__Try it__. Restate the listing below line for line and word for word, without the pictures.

__Data block__.

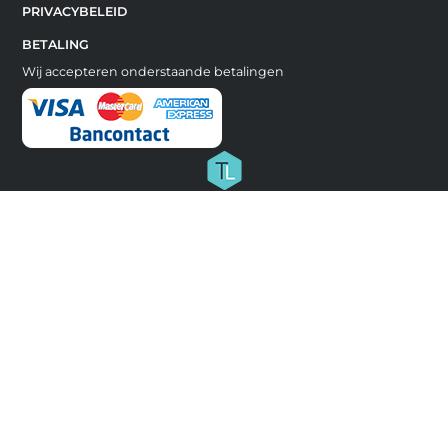
PRIVACYBELEID
BETALING
Wij accepteren onderstaande betalingen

__Result for this task__.
PRIVACYBELEID
BETALING
Wij accepteren onderstaande betalingen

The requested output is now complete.